Deadly clashes killed eight people in the Yemeni capital as tension spiked following a new wave of killings of anti-regime protesters by troops loyal to veteran President Ali Abdullah Saleh.
Eight people were killed and 27 wounded in the overnight street battles, which saw tribes and troops opposing Saleh ranged against loyalists, medics and a tribal source said on Monday.
France condemned the use of force against protesters and urged respect for human rights.
"We condemn in the strongest terms the use of force against demonstrators and call on parties to exercise restraint... Violence should stop and the international law, mainly human rights, should be respected," said foreign ministry spokesman Bernard Valero.

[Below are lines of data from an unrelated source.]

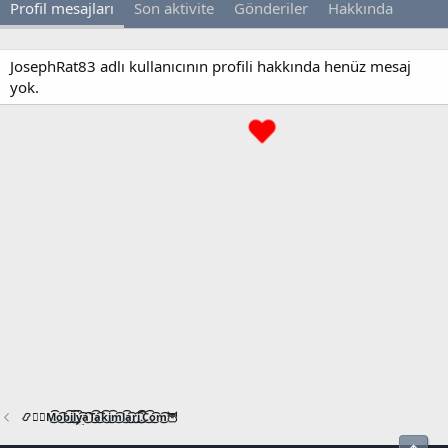
Profil mesajları
Son aktivite
Gönderiler
Hakkında
JosephRat83 adlı kullanıcının profili hakkında henüz mesaj
yok.
📿🧙‍♂️M͜͡o͜͡b͜͡i͜͡l͜͡y͜͡a͜͡T͜͡a͜͡k͜͡i͜͡m͜͡l͜͡a͜͡r͜͡i͜͡.͜͡C͜͡o͜͡m͜͡🦉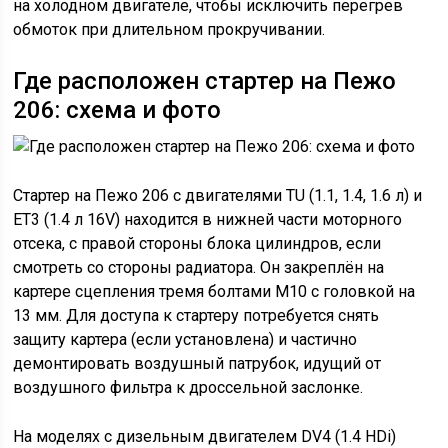
на холодном двигателе, чтобы исключить перегрев
обмоток при длительном прокручивании.
Где расположен стартер на Пежо
206: схема и фото
Стартер на Пежо 206 с двигателями TU (1.1, 1.4, 1.6 л) и
ET3 (1.4 л 16V) находится в нижней части моторного
отсека, с правой стороны блока цилиндров, если
смотреть со стороны радиатора. Он закреплён на
картере сцепления тремя болтами M10 с головкой на
13 мм. Для доступа к стартеру потребуется снять
защиту картера (если установлена) и частично
демонтировать воздушный патрубок, идущий от
воздушного фильтра к дроссельной заслонке.
На моделях с дизельным двигателем DV4 (1.4 HDi)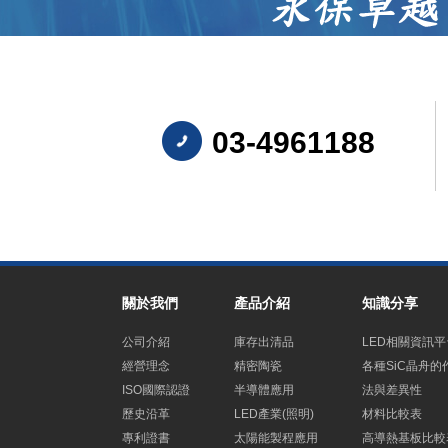
03-4961188
關於我們
產品介紹
知識分享
公司介紹
庫存出清品
LED相關資訊平
經營理念
精密陶瓷
各種SiC晶舟的
ISO國際認證
半導體應用
法與差異性
歷史沿革
LED產業(照明)
材料比較表
專利證書
太陽能製程應用
高導熱基板比較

Four of the dead in the overnight clashes were killed in shelling that targeted Change Square, where protesters demanding the ouster of Saleh have camped out for months, medics said.
Some 10 rockets struck around the square, including one close to a field clinic, a medic at the facility said.
Fierce clashes took place in the northern Sanaa neighbourhood of Al-Hassaba between tribesmen led by Sheikh Sadeq al-Ahmar, who opposes Saleh, and followers of Sheikh Saghir bin Aziz, who remains loyal to the embattled leader.
Bin Aziz's brother, Sheikh Saleh, 35, was killed when shrapnel penetrated his head, a medic at the Saudi German hospital said, adding that five others were wounded.
Two people killed in clashes in Al-Hassaba and one of the four killed in the shelling of Change Square were taken to the Science and Technology Hospital, Dr Mohammed al-Sarmi said.
He said the hospital also admitted 22 wounded.
A source in the office of Sheikh Sadeq, who leads the powerful Hashid tribal confederation, said a civilian was killed when a rocket hit his house in Bahrain Street, in Al-Hassaba.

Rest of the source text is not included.